> WORK INSTRUCTIONS
Across the entries, count the lines that include "Partition" and report only that number.

> STORED DATA
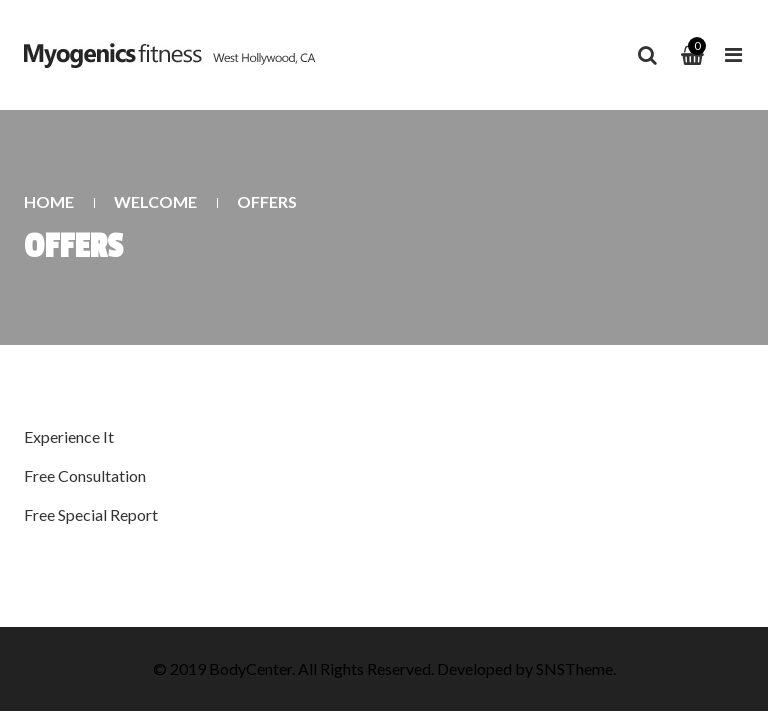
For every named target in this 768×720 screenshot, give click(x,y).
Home (49, 201)
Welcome (155, 201)
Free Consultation (85, 475)
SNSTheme (574, 668)
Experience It (69, 436)
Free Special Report (91, 514)
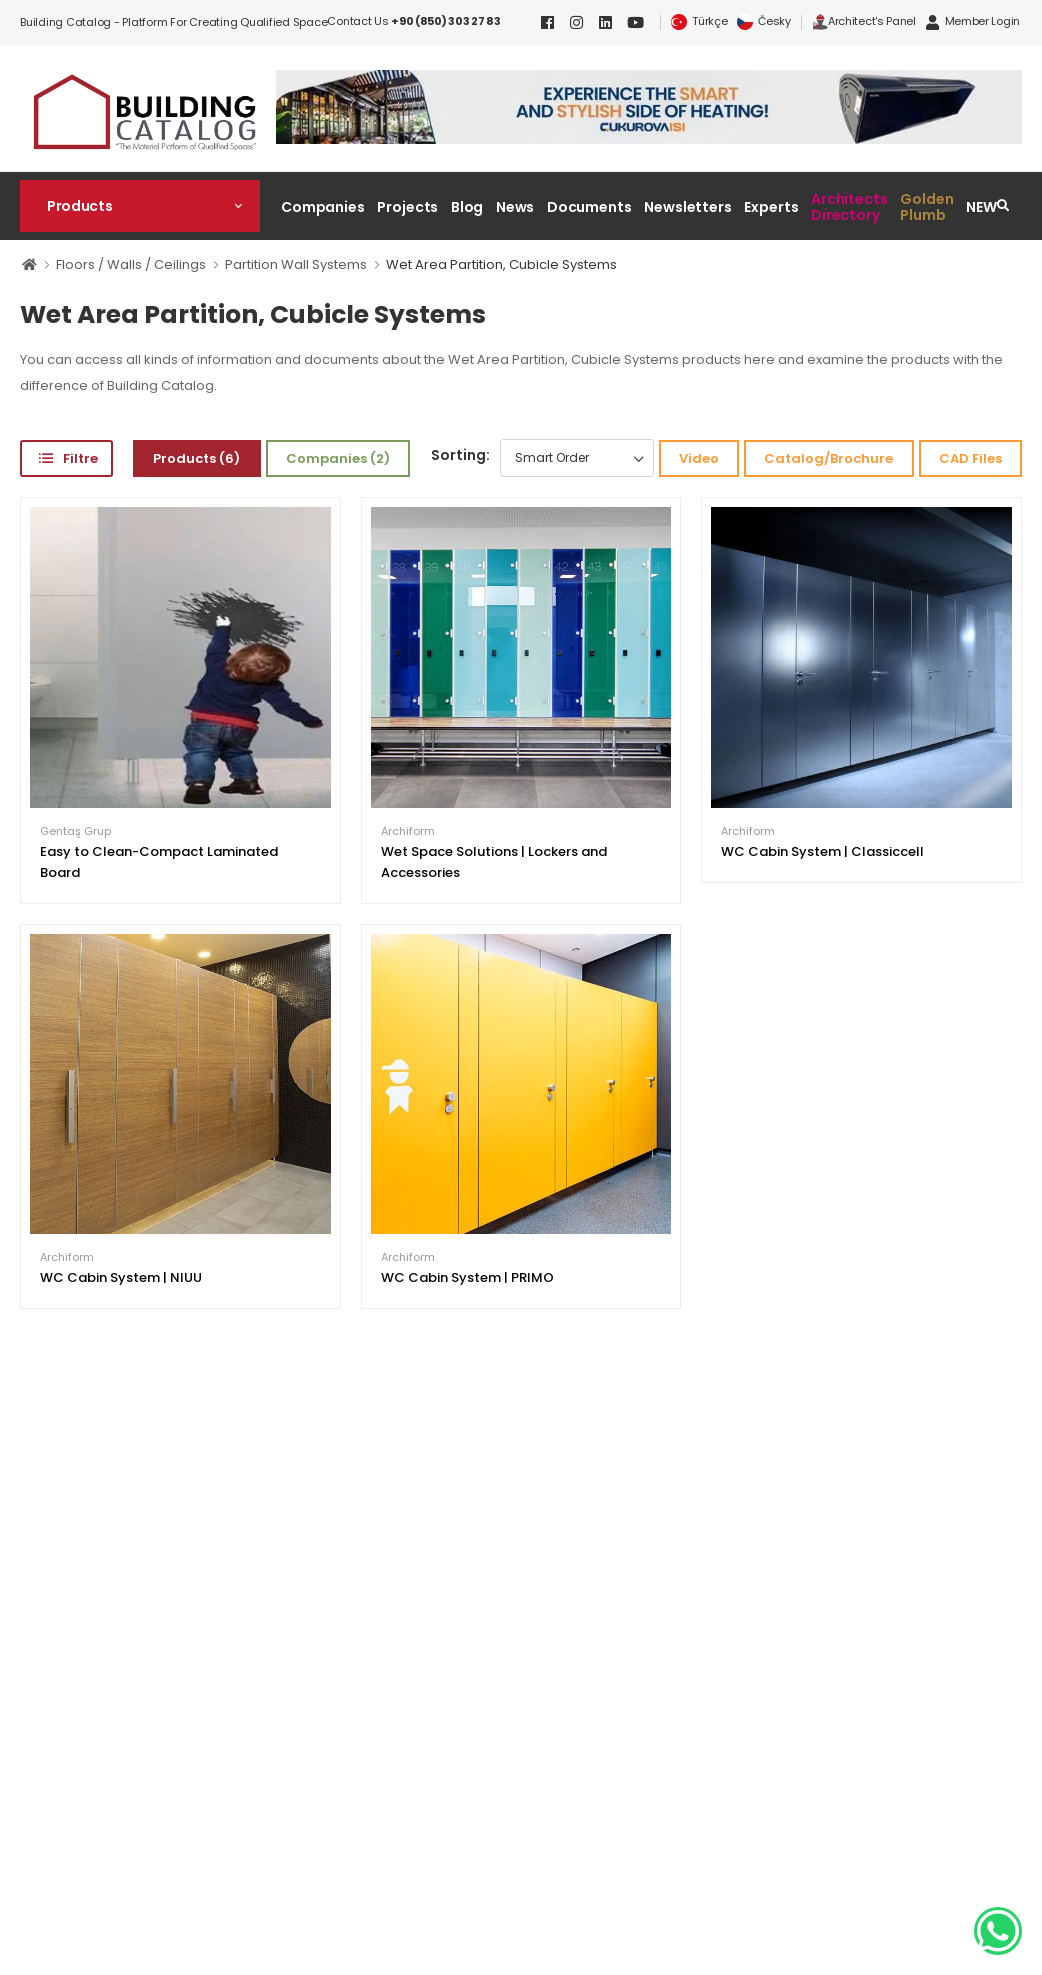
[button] (140, 206)
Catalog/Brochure (828, 458)
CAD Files (970, 458)
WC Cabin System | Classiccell (822, 851)
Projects (407, 207)
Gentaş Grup (75, 831)
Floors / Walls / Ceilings (131, 264)
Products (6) (196, 458)
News (515, 207)
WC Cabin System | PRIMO (467, 1277)
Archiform (408, 831)
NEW (981, 207)
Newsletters (688, 207)
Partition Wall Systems (296, 264)
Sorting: (460, 455)
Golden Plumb (926, 206)
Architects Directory (849, 206)
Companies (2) (338, 458)
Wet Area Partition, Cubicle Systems (501, 264)
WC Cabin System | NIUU (121, 1277)
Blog (467, 207)
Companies (323, 207)
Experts (771, 207)
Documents (589, 207)
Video (699, 458)
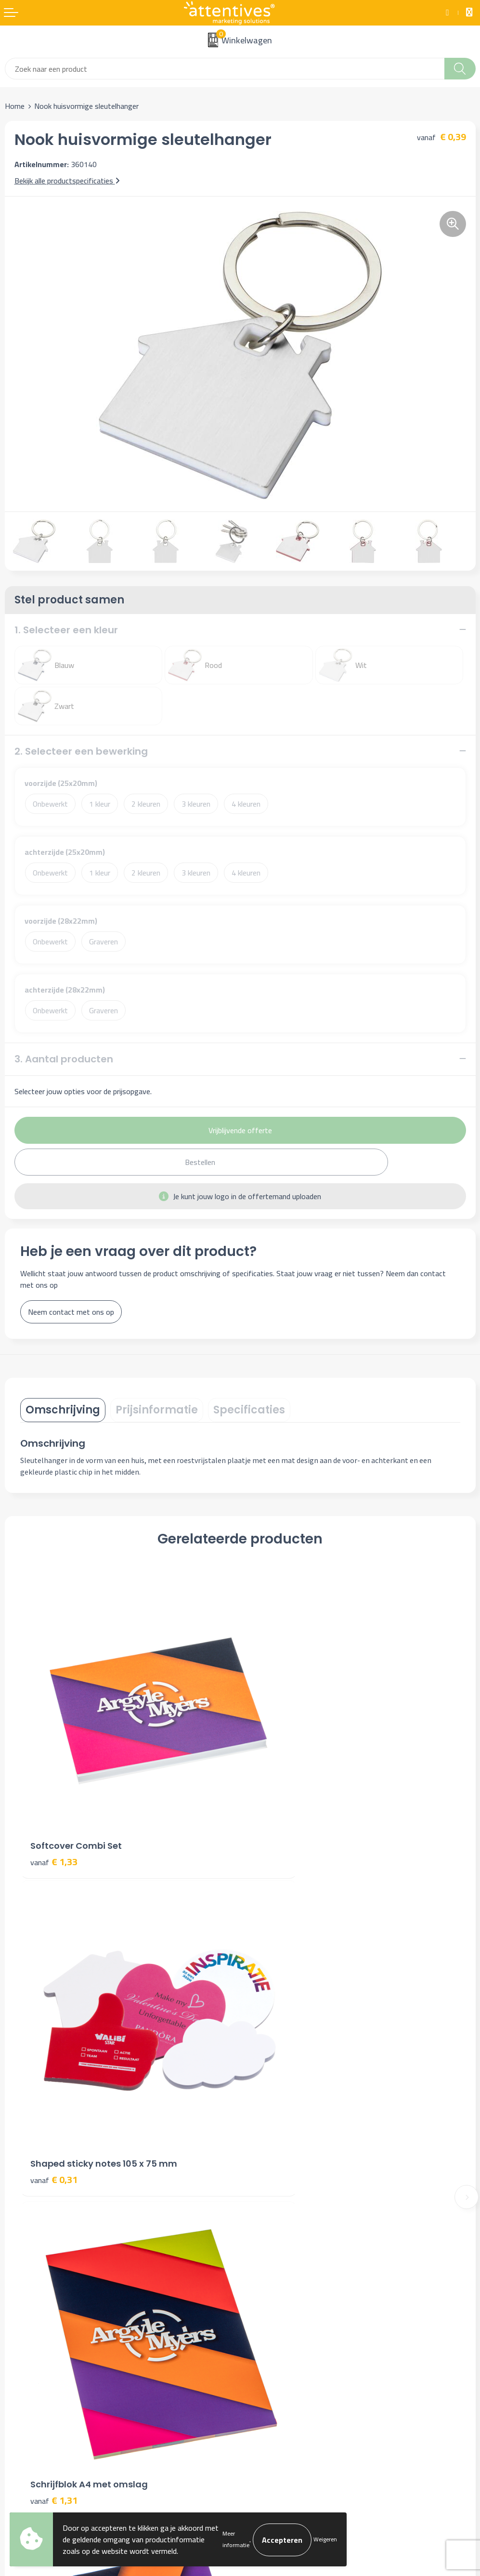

> OUTPUT OF THE EXERCISE
2